When you live in a small town like ours, the event resembles a barn raising.
Families arrived out of nowhere and assembled around the soccer field to cheer on their sons, daughters and grandchildren. Fellow neighbors with folding chairs, lawn blankets, coolers and soccer balls emerged everywhere.
It’s both intriguing and nerve-racking to watch your offspring participate in a structured team sport for the first time. There’s a high level of curiosity, excitement, peer pressure, awkwardness and fun all happening at the same time. It’s a rite of passage.
The rumor of crazy sports parents? They’re true. These people actually exist — even amidst toddlers whose attempts to kick the ball miss half the time.
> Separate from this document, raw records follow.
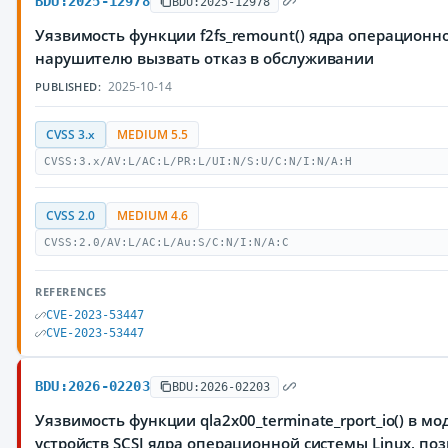
BDU:2025-12978
BDU:2025-12978
Уязвимость функции f2fs_remount() ядра операционн
нарушителю вызвать отказ в обслуживании
2025-10-14
PUBLISHED:
CVSS 3.x
MEDIUM 5.5
CVSS:3.x/AV:L/AC:L/PR:L/UI:N/S:U/C:N/I:N/A:H
CVSS 2.0
MEDIUM 4.6
CVSS:2.0/AV:L/AC:L/Au:S/C:N/I:N/A:C
REFERENCES
CVE-2023-53447
CVE-2023-53447
BDU:2026-02203
BDU:2026-02203
Уязвимость функции qla2x00_terminate_rport_io() в моду
устройств SCSI ядра операционной системы Linux, п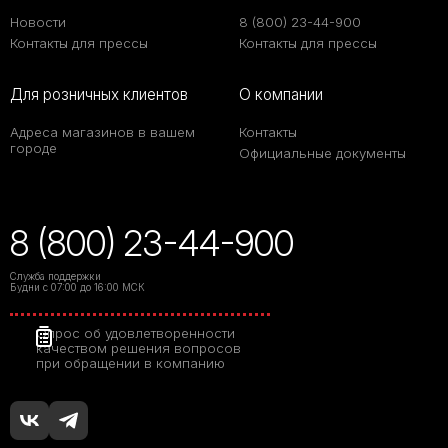
Новости
8 (800) 23-44-900
Контакты для прессы
Контакты для прессы
Для розничных клиентов
О компании
Адреса магазинов в вашем
Контакты
городе
Официальные документы
8 (800) 23-44-900
Служба поддержки
Будни с 07:00 до 16:00 МСК
Опрос об удовлетворенности
качеством решения вопросов
при обращении в компанию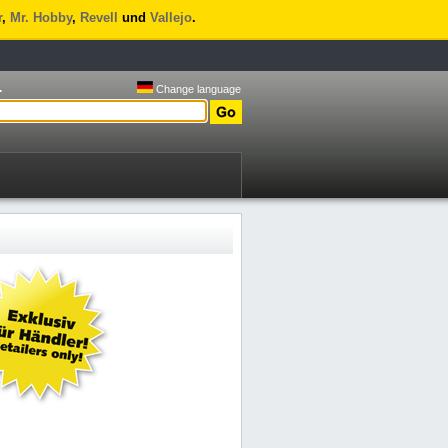
r
,
Mr. Hobby
,
Revell
und
Vallejo
.
.
Change language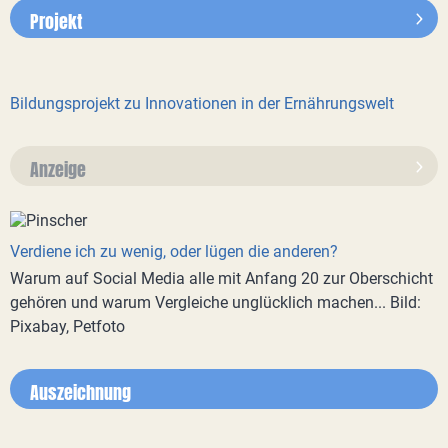
Projekt
Bildungsprojekt zu Innovationen in der Ernährungswelt
Anzeige
Verdiene ich zu wenig, oder lügen die anderen?
Warum auf Social Media alle mit Anfang 20 zur Oberschicht
gehören und warum Vergleiche unglücklich machen... Bild:
Pixabay, Petfoto
Auszeichnung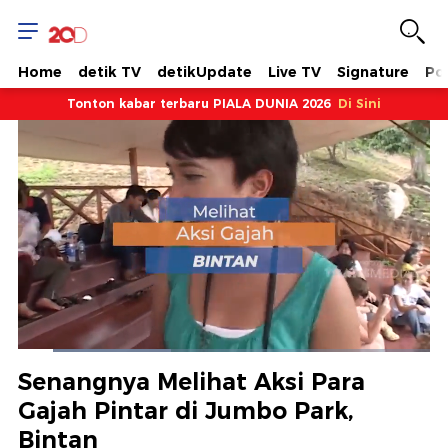
Home
detik TV
detikUpdate
Live TV
Signature
Pol
Tonton kabar terbaru PIALA DUNIA 2026
Di Sini
Dimuat
:
38.78%
Waktu
0:17
/
Durasi
3:17
Berhenti
Suara
Layar
Senangnya Melihat Aksi Para
Hidup
Saat
Gajah Pintar di Jumbo Park,
Bintan
ini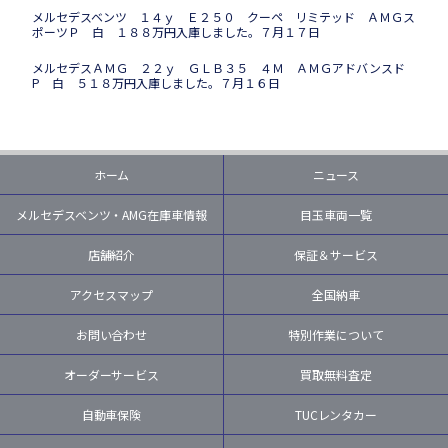
メルセデスベンツ １４ｙ Ｅ２５０ クーペ リミテッド ＡＭＧス
ポーツＰ 白 １８８万円入庫しました。７月１７日
メルセデスＡＭＧ ２２ｙ ＧＬＢ３５ ４Ｍ ＡＭＧアドバンスド
P 白 ５１８万円入庫しました。７月１６日
ホーム
ニュース
メルセデスベンツ・AMG在庫車情報
目玉車両一覧
店舗紹介
保証＆サービス
アクセスマップ
全国納車
お問い合わせ
特別作業について
オーダーサービス
買取無料査定
自動車保険
TUCレンタカー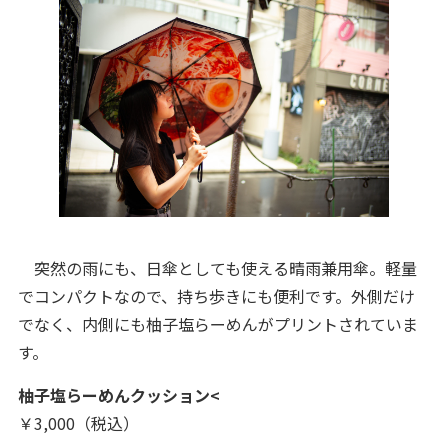
突然の雨にも、日傘としても使える晴雨兼用傘。軽量
でコンパクトなので、持ち歩きにも便利です。外側だけ
でなく、内側にも柚子塩らーめんがプリントされていま
す。
柚子塩らーめんクッション<
￥3,000（税込）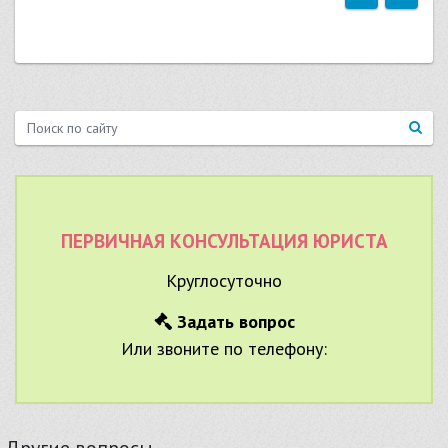
ПЕРВИЧНАЯ КОНСУЛЬТАЦИЯ ЮРИСТА
Круглосуточно
Задать вопрос
Или звоните по телефону:
Другие вопросы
This day was reminiscent of my own childhood. Most of all, it was one of those moments that made me feel like a full-fledged suburban dad. I never thought of myself that way, until this day.
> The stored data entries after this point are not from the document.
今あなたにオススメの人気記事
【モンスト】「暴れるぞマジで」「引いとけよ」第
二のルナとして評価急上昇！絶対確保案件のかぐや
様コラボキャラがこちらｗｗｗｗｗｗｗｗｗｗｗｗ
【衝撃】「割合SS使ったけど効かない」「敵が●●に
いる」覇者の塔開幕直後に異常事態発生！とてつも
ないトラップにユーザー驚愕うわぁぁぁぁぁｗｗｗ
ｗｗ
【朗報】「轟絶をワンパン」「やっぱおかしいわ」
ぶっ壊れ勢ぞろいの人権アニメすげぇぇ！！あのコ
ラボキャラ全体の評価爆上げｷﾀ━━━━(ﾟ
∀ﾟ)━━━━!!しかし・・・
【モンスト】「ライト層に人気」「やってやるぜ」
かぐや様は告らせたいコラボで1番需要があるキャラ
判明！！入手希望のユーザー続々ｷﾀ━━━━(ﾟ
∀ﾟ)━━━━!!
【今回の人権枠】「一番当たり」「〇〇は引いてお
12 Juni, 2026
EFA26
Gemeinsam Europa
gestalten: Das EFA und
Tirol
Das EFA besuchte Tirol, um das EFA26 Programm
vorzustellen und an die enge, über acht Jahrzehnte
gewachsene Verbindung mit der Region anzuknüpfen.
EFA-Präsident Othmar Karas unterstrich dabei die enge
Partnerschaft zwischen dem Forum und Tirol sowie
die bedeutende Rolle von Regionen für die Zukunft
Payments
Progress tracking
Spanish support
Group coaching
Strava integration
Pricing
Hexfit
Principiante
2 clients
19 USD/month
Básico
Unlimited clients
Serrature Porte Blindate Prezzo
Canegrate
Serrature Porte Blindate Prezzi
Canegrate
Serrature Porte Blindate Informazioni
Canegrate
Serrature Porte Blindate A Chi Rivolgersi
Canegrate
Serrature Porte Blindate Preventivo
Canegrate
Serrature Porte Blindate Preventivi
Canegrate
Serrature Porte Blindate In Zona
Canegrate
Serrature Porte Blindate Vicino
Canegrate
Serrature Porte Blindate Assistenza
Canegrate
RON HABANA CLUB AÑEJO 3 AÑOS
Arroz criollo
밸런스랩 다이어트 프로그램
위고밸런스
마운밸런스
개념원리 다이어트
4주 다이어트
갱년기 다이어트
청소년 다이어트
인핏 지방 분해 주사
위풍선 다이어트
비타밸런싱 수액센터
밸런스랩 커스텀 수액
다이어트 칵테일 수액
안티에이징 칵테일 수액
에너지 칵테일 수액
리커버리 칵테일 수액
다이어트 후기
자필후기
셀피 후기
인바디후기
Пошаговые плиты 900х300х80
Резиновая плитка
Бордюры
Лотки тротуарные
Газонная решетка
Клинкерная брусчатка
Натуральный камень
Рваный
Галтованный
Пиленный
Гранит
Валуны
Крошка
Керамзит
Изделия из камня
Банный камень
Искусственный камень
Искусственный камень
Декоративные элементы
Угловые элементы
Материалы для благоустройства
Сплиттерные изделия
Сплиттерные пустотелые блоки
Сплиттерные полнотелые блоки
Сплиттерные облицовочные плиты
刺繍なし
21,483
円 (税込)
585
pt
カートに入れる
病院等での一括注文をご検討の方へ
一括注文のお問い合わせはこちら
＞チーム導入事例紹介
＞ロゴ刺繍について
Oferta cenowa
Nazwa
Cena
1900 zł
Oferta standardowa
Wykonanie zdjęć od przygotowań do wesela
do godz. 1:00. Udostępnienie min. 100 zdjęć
Congrats on reaching this parenting milestone. I agree with you that this experience is both intriguing and nerve-racking, though I don’t think they are equal. It depends on the sport and the age of your child. When your child is younger and the sport is less complicated or risky I think intriguing ranks about 50% to 50% nerve-racking. When your child gets older, the sports get more agressive/competitive, and there is more outside pressure all of a sudden it is not intriguing any longer (or if it is the nerve-racking part dwarfs everything else).
I remember when Dryver was playing full contact tackle football, where the coaches were ex-NCAA and NFL players and they had practice at least 3-4 times per week during the school year, nerve-racking went up to 99.9%, which did fuel the excitement.
I look forward to going to the games and watching my boys play. I have such a great time knowing they are having fun. I know this experience is something I will never have again and is so fun. But, all that being said, many times when one of my boys is up to bat, or has the ball, or is on the free throw line, or is teeing off, I can’t look.
Thanks for your comment, Jim. I never thought of that until now — the
prospect of full contact sports like football, ice hockey, even rugby. Eek!
You’re making me look forward to other rites of passage, like my daughter
dating, or my son getting his drivers license.
We’ve managed to miss the deadline for both pee-wee football and for soccer in our new small town, which is probably a good thing. But next year I’m sure we’ll be joining you in the anxieties and joys!
It’s a hoot. My dad said I need a minivan now.